### What to produce
This exercise calls for the records to be returned exactly, with images removed.

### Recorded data
====================
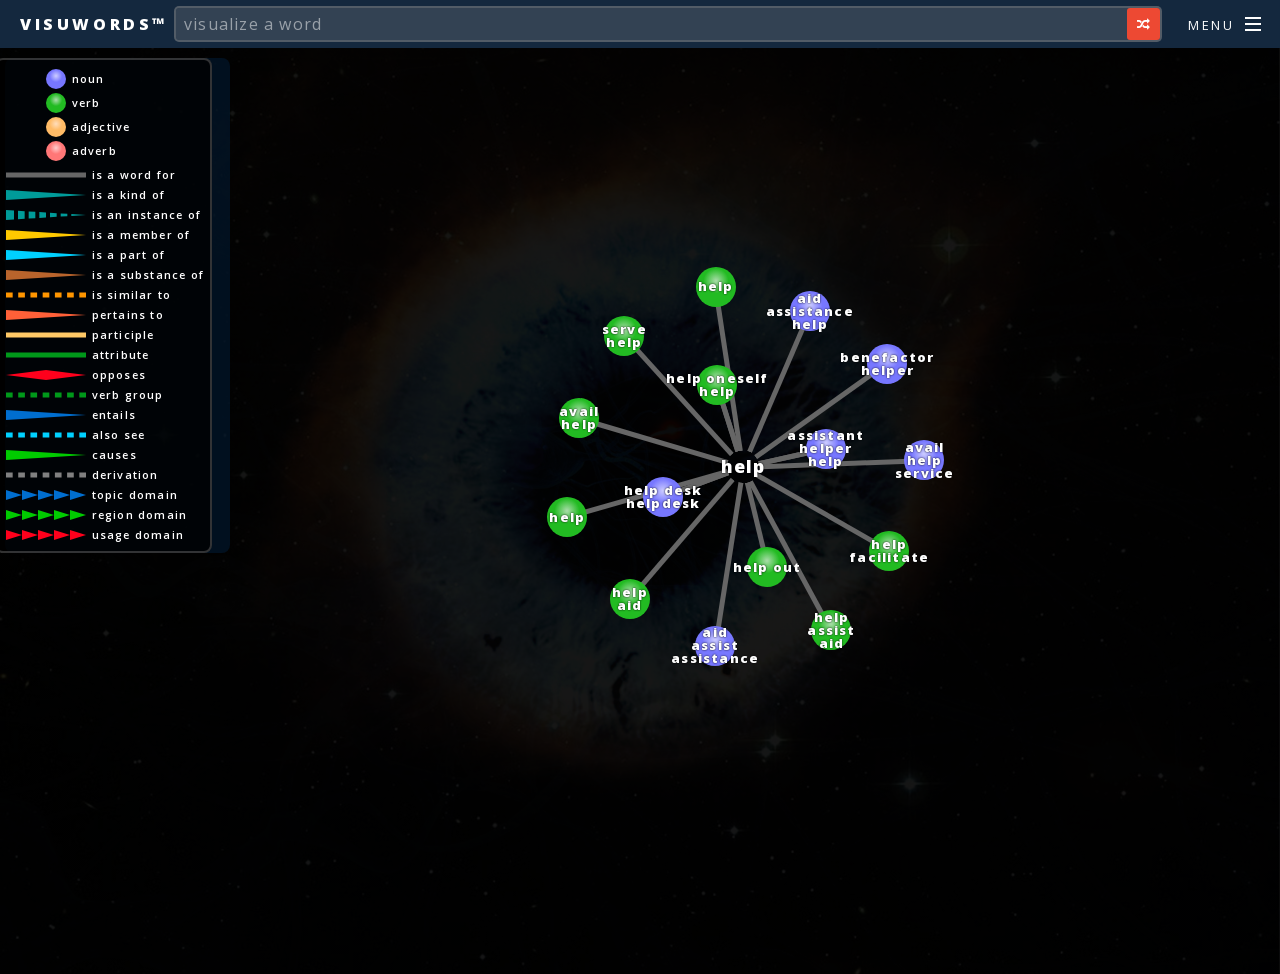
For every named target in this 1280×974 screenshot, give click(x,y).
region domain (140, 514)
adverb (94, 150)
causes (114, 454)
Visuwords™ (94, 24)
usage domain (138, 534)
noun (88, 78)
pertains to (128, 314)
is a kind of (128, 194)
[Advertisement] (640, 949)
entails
====================
### Completed exercise
For every named target in this 1280×974 screenshot, give click(x,y).
region domain (140, 514)
adverb (94, 150)
causes (114, 454)
Visuwords™ (94, 24)
usage domain (138, 534)
noun (88, 78)
pertains to (128, 314)
is a kind of (128, 194)
[Advertisement] (640, 949)
entails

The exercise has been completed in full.